M. Christina White
Department of Chemistry
University of Illinois
470 Roger Adams Laboratory
600 South Mathews Ave.
Urbana, IL 61801
Among the frontier
challenges in chemistry in the 21st century are (1) increasing control
of chemical reactivity and (2) synthesizing complex molecules with higher
levels of efficiency. Although it has been well demonstrated that given
ample time and resources, highly complex molecules can be synthesized
in the laboratory, too often current methods do not allow chemists to
match the efficiency achieved in Nature. This is particularly relevant
for molecules with non-polypropionate-like oxidation patterns (e.g.
Taxol). Traditional organic methods for installing oxidized functionality
rely heavily on acid-base reactions that require extensive functional
group manipulations (FGMs) including wasteful protection-deprotection
sequences. Due to their ubiquity in complex molecules and inertness
to most organic transformation, C-H bonds have typically been ignored
in the context of methods development for total synthesis. My laboratory
has initiated a program to develop highly selective oxidation methods,
similar to those found in Nature, for the direct installation of oxygen,
nitrogen and carbon functionalities into allylic and aliphatic C-H
bonds of complex molecules and their intermediates.

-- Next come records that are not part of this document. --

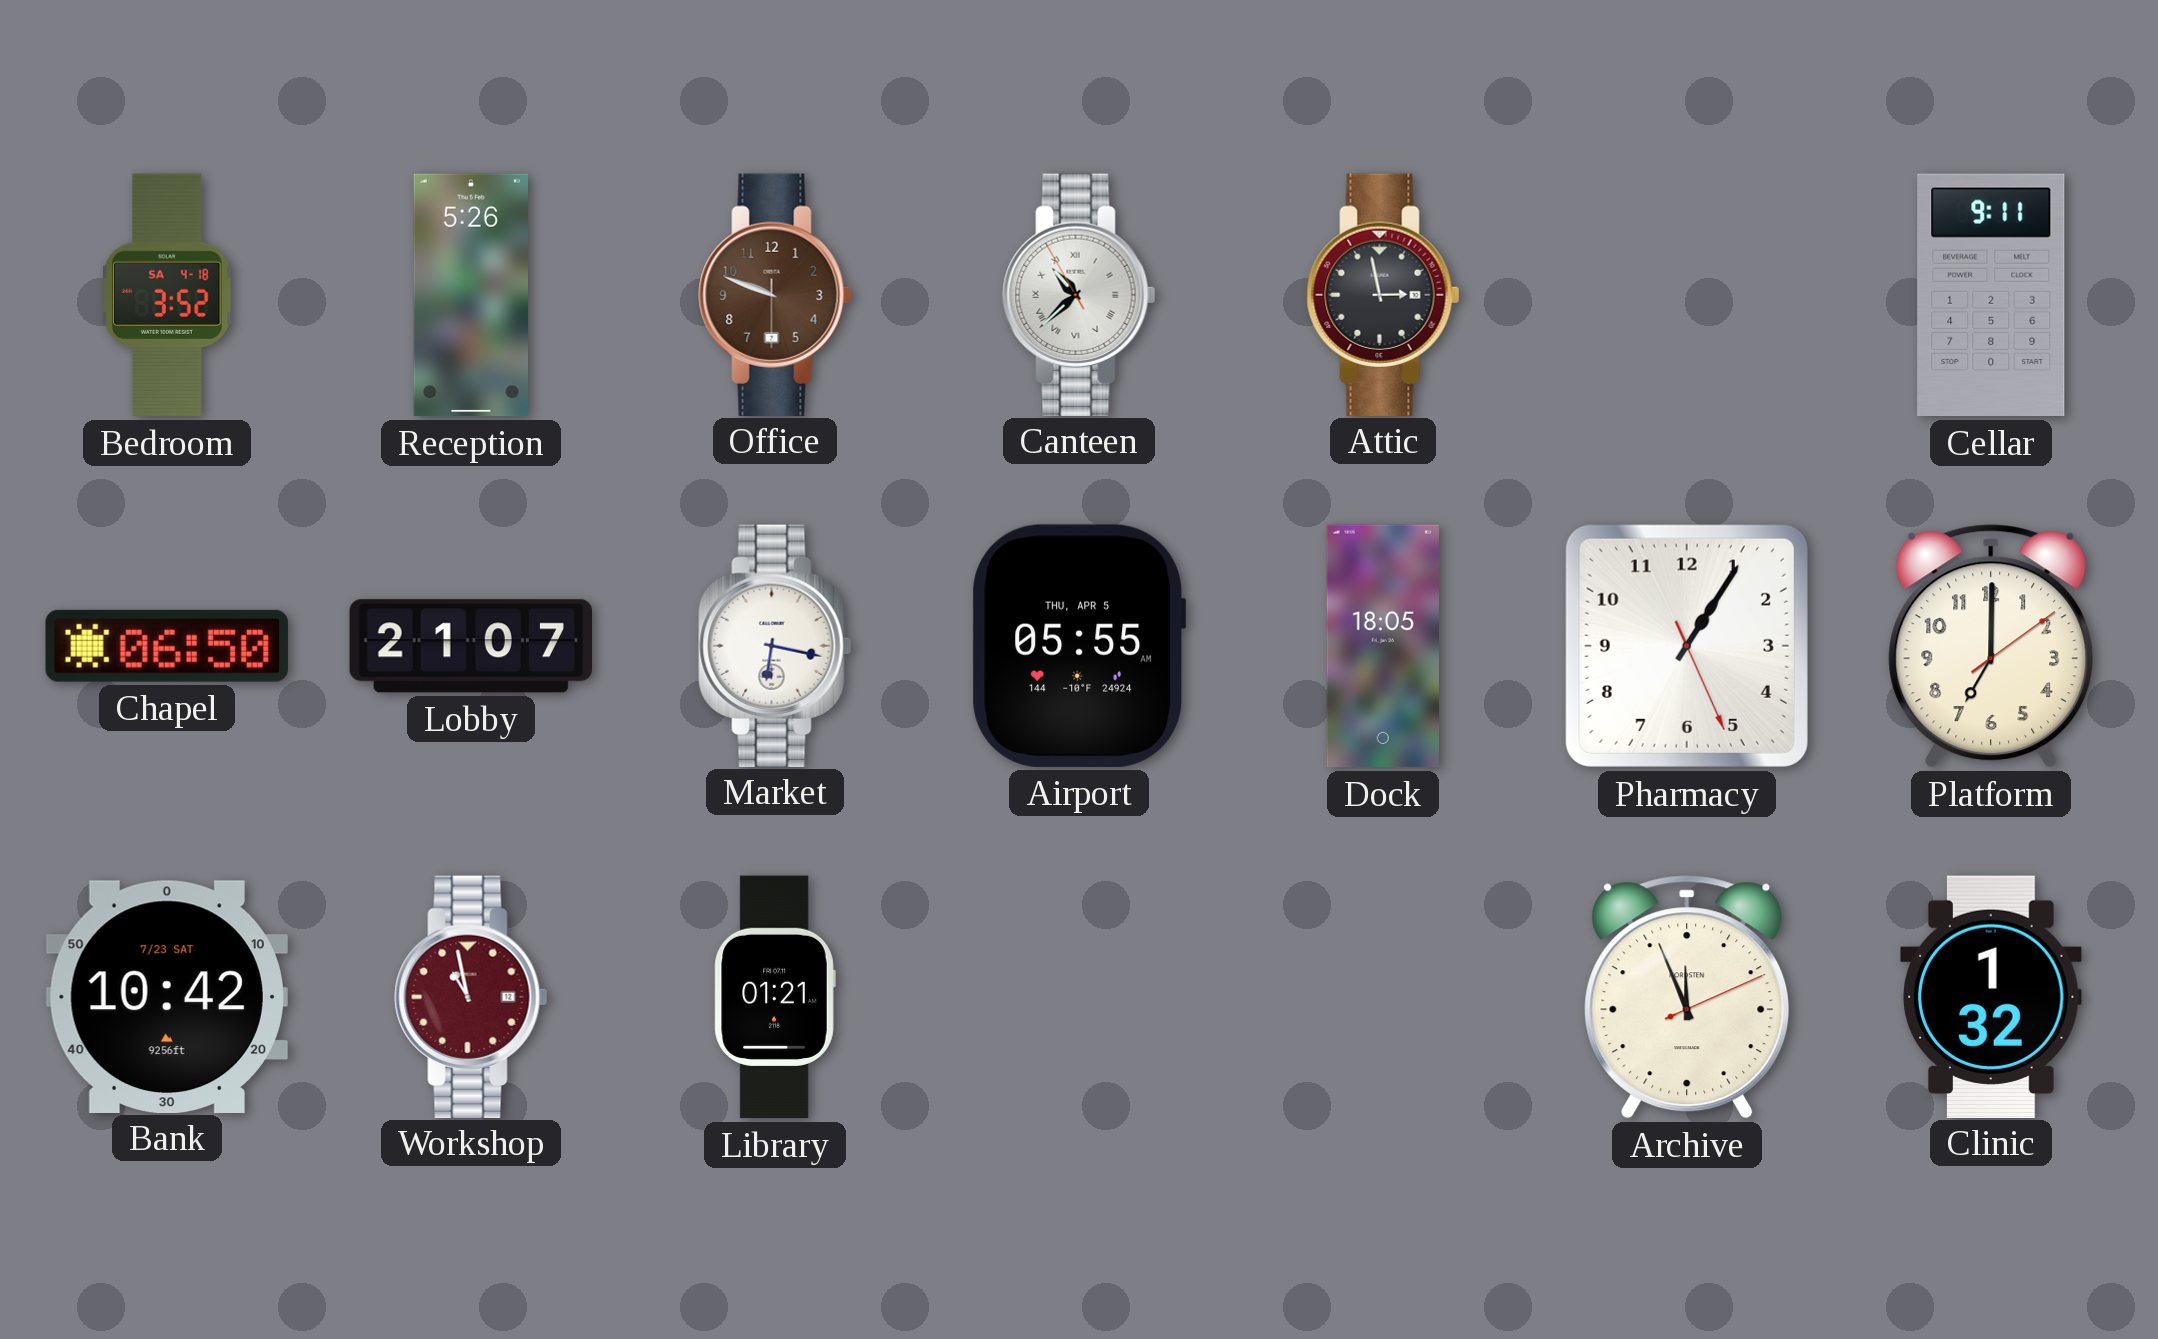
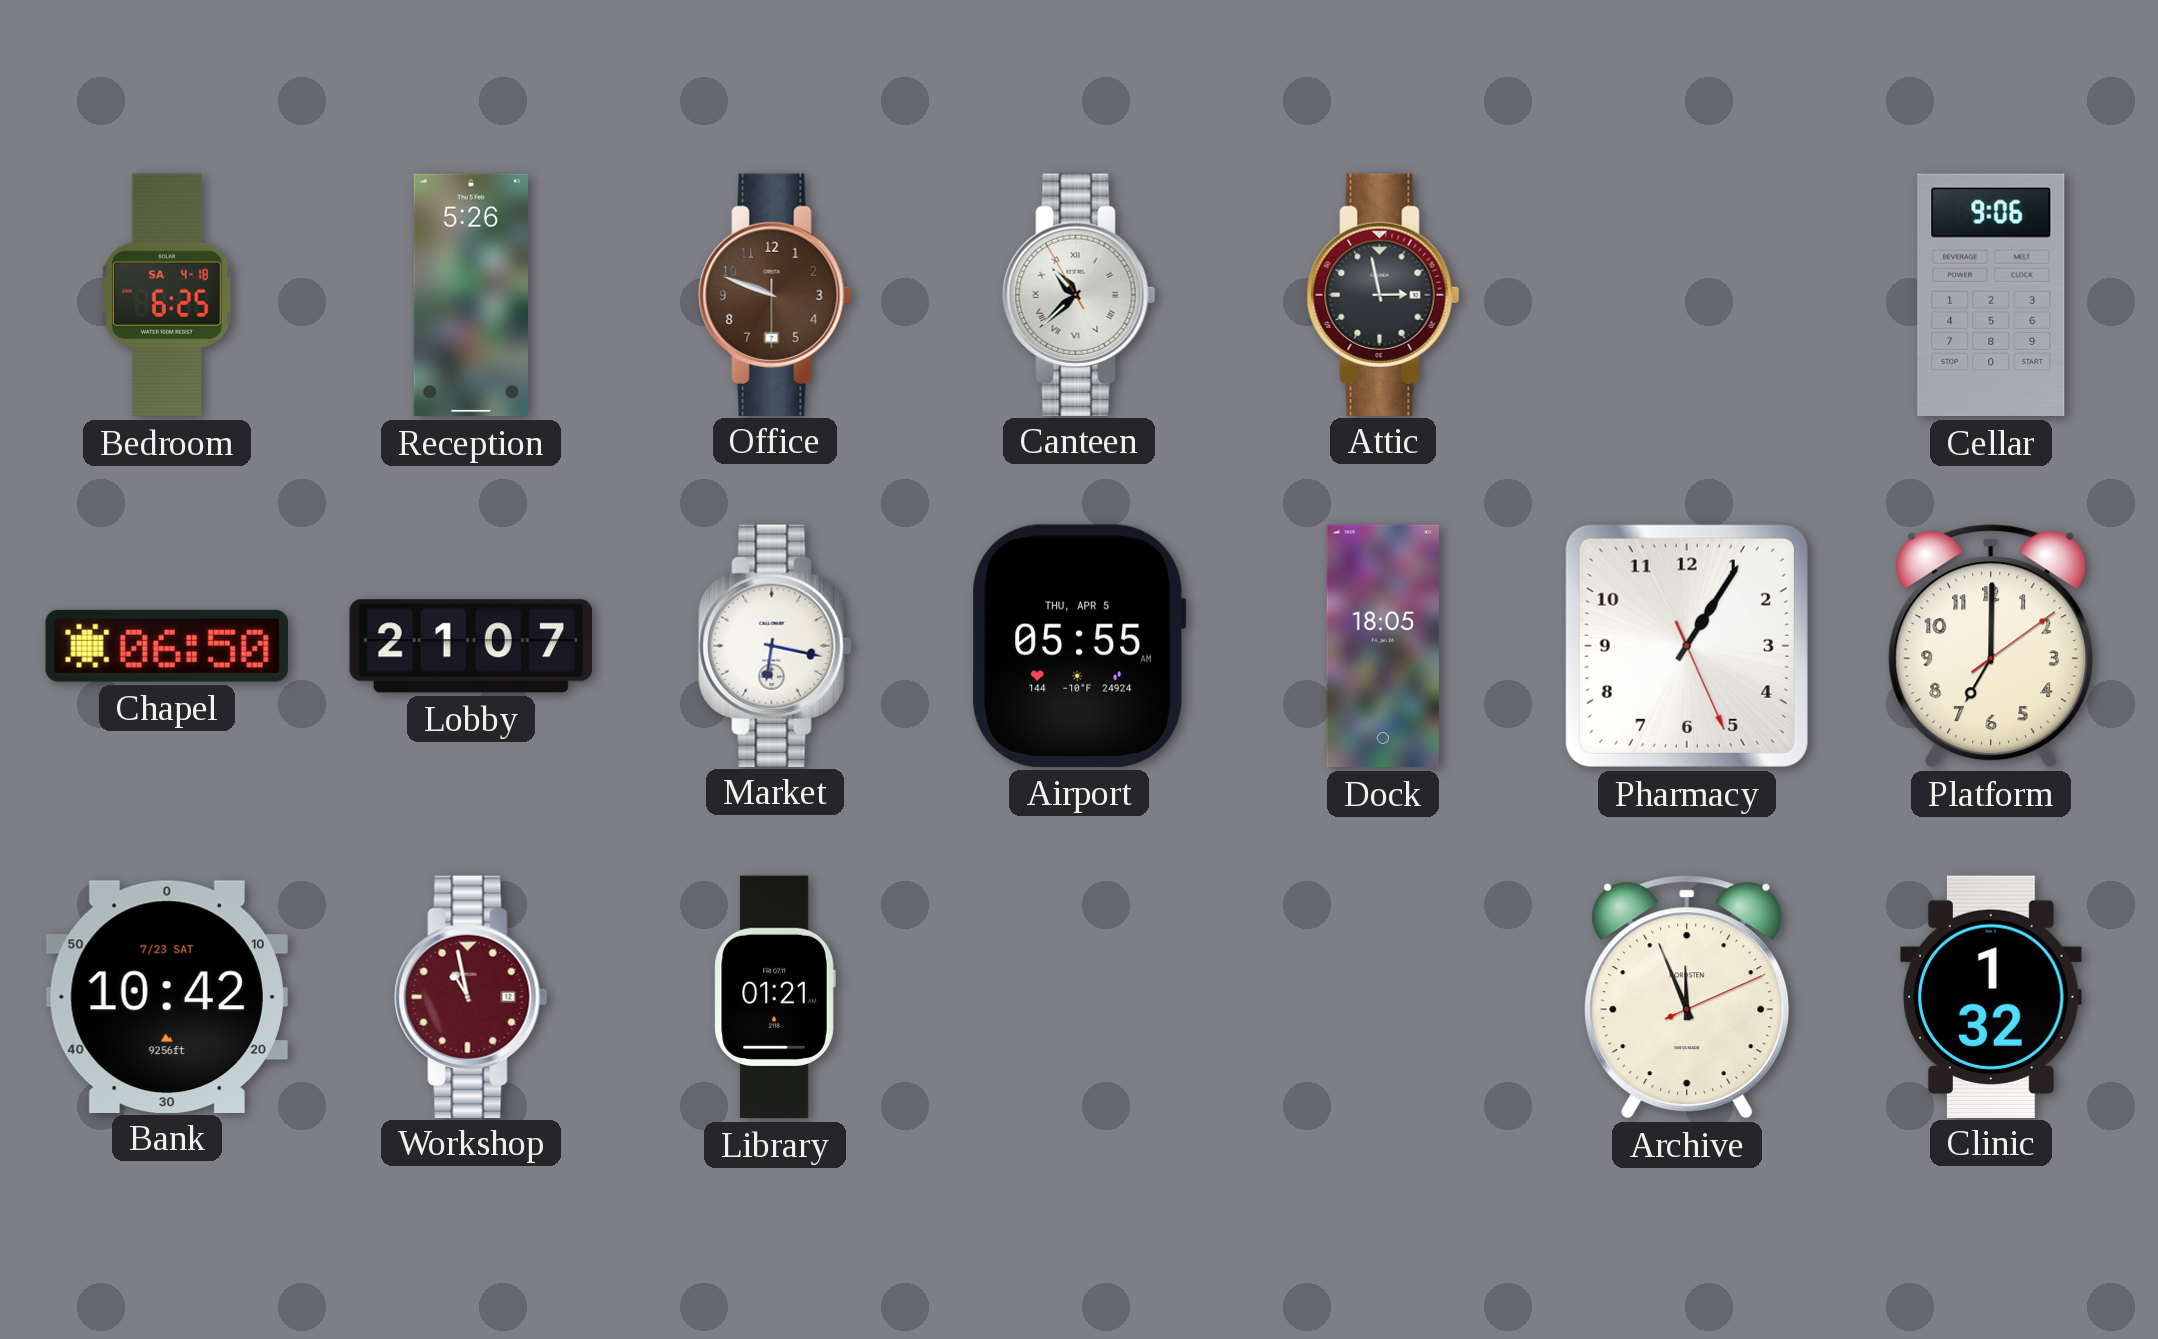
Bedroom: 3:52 -> 6:25
Cellar: 9:11 -> 9:06
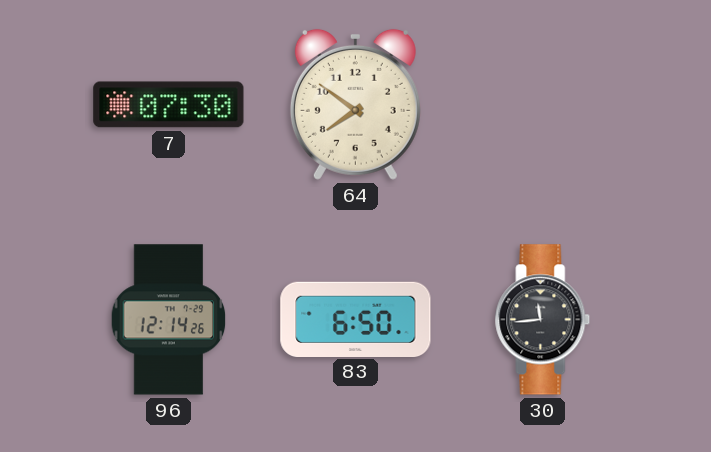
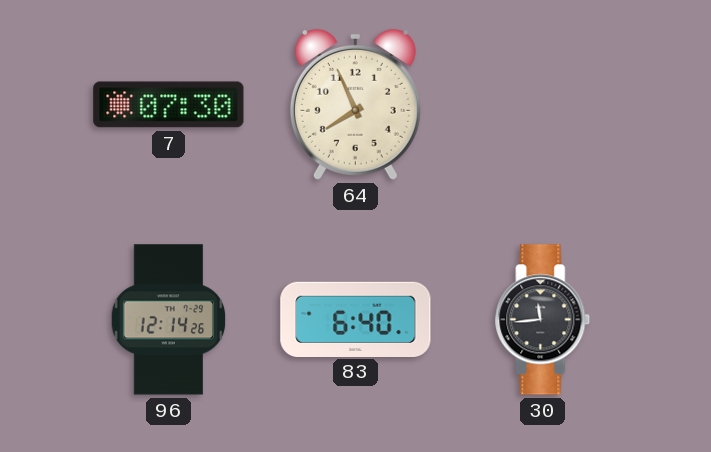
64: 7:51 -> 7:56
83: 6:50 -> 6:40
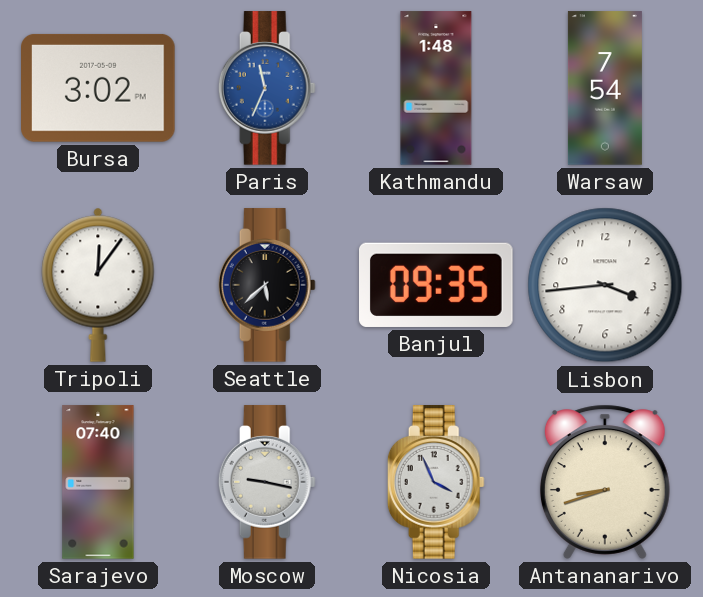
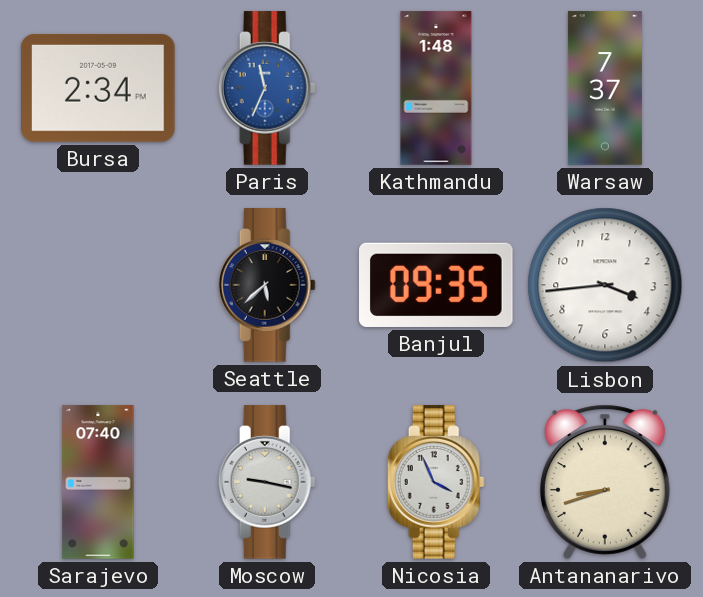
Bursa: 3:02 -> 2:34
Warsaw: 7:54 -> 7:37
Tripoli: 12:06 -> none
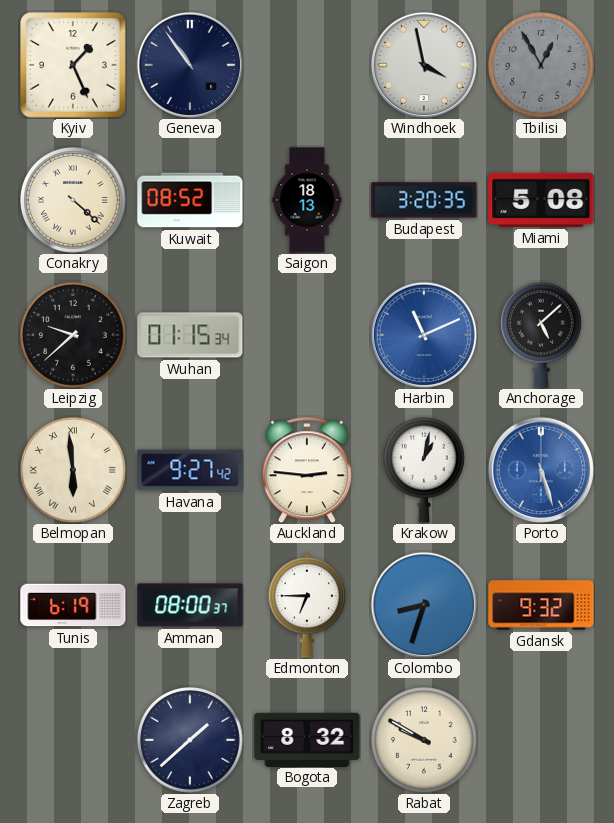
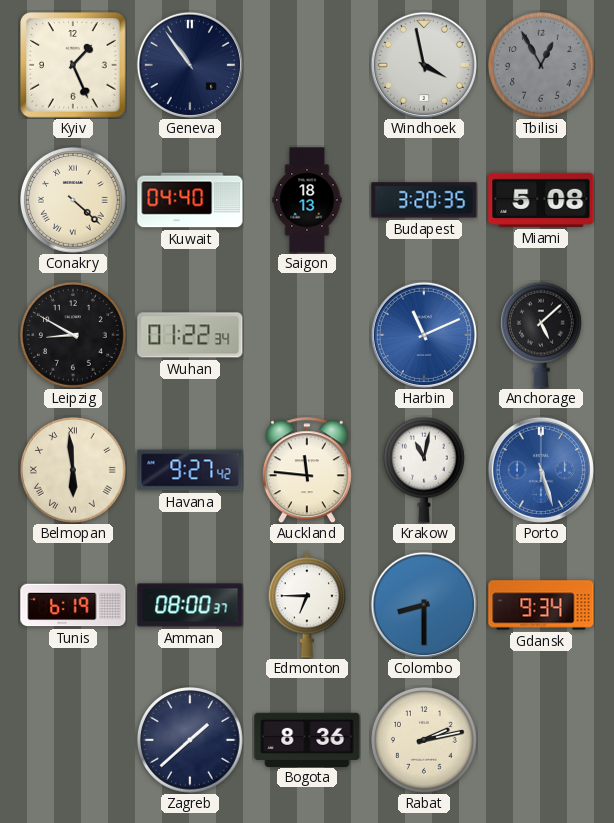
Kuwait: 08:52 -> 04:40
Leipzig: 9:38 -> 8:50
Wuhan: 01:15 -> 01:22
Auckland: 2:46 -> 11:46
Krakow: 1:02 -> 11:02
Colombo: 8:33 -> 8:30
Gdansk: 9:32 -> 9:34
Bogota: 8:32 -> 8:36
Rabat: 9:50 -> 2:13
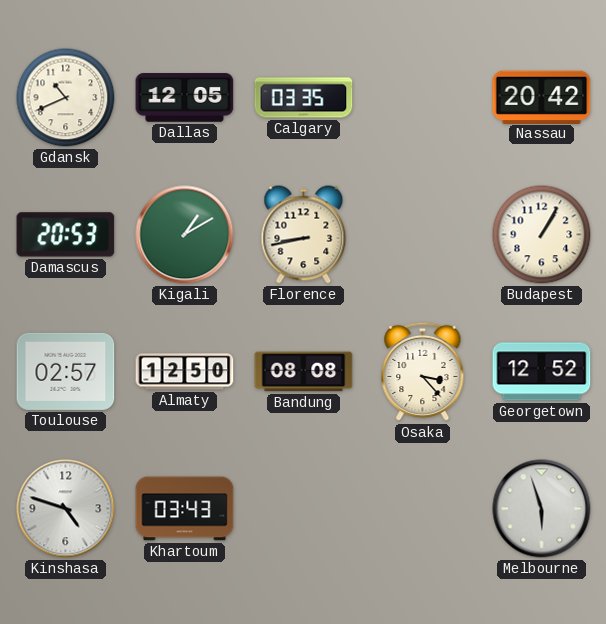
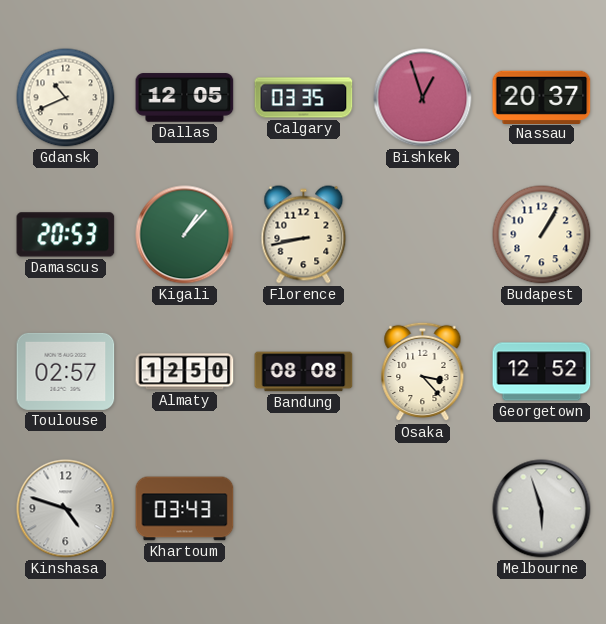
Bishkek: none -> 12:57
Nassau: 20:42 -> 20:37
Kigali: 1:10 -> 1:07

Unlike Nature which
uses elaborate enzyme active sites, we rely on the subtle electronic
and steric interactions between C-H bonds and small molecule transition
metal complexes to achieve high selectivities. Gaining a fundamental
and predictive understanding of these interactions through mechanistic
studies is one of the main goals and discovery engines of our research.
Using these methods, my group aims to develop novel strategies for streamlining
the process of complex molecule synthesis. Collectively, we aim to change
the way that complex molecules are constructed by redefining the reactivity
principles of C-H bonds in complex molecule settings.